« Les métiers du futur sont français : bienvenue dans l’économie de la crise » Un reportage exclusif de L’Express de l’Emploi – 17 août 2026
La France innove… à sa manière
Alors que l’Allemagne mise sur l’industrie 4.0, les États-Unis sur l’IA, et la Chine sur les biotechnologies, la France a trouvé sa niche : l’économie de la crise. « On ne sera peut-être pas les premiers sur l’innovation technologique, mais on est imbattables sur l’innovation bureaucratique », résume un haut fonctionnaire. Résultat : de nouveaux métiers émergent, portés par un secteur en pleine expansion – celui de la gestion de l’urgence permanente.
Selon une étude de Pôle Emploi Crise (créé en 2025), ces emplois ont connu une hausse de 400 % en deux ans, avec des salaires alléchants et une stabilité rare dans un marché du travail incertain. « Ici, au moins, on est sûr de ne jamais s’ennuyer », ironise un recruté. Voici 5 métiers nés de la crise qui vont dominer le marché en 2027, dont un inédit : guide touristique des lieux de crise.

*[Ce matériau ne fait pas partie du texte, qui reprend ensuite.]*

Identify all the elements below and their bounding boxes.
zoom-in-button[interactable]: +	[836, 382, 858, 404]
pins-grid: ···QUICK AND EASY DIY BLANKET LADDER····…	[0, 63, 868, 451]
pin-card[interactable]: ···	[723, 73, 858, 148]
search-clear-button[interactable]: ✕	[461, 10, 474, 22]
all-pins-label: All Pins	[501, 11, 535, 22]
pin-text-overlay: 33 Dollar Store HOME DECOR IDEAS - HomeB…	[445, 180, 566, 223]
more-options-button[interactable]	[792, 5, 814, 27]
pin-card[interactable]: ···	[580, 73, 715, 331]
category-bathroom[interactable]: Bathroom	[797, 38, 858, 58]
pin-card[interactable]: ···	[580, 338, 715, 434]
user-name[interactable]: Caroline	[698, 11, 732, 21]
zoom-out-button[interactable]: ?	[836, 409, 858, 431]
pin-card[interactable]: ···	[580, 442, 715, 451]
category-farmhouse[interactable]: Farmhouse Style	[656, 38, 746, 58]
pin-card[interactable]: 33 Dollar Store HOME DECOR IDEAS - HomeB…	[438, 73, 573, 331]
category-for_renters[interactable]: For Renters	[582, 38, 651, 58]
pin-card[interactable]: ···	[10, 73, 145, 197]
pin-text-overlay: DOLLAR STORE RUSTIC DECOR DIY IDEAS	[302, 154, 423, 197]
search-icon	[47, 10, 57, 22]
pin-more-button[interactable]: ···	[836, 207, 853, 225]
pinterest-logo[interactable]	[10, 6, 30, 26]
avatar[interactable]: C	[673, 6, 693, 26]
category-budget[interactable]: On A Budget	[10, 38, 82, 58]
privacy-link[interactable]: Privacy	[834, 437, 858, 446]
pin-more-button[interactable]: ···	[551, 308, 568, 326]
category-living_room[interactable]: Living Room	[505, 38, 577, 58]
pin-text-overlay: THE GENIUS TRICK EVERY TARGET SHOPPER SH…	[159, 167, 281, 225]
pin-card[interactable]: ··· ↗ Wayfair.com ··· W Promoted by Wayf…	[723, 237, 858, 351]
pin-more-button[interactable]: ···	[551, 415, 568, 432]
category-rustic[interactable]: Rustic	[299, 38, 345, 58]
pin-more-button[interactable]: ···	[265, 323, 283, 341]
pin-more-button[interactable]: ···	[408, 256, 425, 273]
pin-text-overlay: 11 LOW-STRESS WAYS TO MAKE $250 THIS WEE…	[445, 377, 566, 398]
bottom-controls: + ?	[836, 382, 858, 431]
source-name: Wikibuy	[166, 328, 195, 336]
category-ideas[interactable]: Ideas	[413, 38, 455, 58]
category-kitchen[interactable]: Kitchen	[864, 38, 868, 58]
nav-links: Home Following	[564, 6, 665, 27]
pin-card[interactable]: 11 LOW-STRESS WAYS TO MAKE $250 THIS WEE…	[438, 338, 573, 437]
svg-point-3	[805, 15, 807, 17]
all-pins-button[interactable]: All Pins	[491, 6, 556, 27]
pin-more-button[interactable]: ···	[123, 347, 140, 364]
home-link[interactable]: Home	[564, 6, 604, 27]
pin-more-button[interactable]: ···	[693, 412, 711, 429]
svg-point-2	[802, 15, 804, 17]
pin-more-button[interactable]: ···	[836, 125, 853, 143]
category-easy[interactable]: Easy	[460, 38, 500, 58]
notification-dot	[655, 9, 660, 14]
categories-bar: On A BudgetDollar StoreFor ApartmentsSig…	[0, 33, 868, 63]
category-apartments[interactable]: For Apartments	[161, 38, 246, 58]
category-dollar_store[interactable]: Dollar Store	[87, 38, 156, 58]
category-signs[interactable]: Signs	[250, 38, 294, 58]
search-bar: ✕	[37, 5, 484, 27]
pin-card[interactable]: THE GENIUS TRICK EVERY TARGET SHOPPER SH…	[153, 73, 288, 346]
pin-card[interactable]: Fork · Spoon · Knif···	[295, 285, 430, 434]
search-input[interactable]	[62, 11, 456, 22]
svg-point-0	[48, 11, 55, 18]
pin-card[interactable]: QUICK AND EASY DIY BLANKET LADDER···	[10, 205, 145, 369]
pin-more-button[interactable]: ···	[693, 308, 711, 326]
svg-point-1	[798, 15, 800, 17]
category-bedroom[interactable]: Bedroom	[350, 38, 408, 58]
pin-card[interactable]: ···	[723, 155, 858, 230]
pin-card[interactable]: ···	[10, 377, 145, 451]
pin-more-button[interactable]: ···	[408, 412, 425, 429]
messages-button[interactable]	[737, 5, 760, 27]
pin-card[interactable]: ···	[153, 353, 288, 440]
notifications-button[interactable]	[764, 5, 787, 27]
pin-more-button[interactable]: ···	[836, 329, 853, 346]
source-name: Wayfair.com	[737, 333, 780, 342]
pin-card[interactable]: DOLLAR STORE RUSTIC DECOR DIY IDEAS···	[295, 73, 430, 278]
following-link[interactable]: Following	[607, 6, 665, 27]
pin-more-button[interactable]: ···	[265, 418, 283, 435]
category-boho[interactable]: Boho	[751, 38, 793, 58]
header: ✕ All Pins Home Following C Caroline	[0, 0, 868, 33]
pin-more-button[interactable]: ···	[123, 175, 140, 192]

1. Coordinateur d’urgence latente (CUL)
Salaire : 3 800 € – 5 200 €/mois | Statut : Cadre A | Formation : Master en Gestion des Imprévus (Sciences Po / ENA)
Missions :
- Anticiper les crises avant qu’elles n’existent : « On ne gère pas la crise, on la devine. »
- Préparer des dossiers et des slides pour des réunions qui n’ont pas encore eu lieu (« Au cas où »).
- Coordonner les cellules de crise… qui coordonnent d’autres cellules de crise.
Compétences requises :
- ✅ Maîtrise de PowerPoint et des flèches qui montent/descendent.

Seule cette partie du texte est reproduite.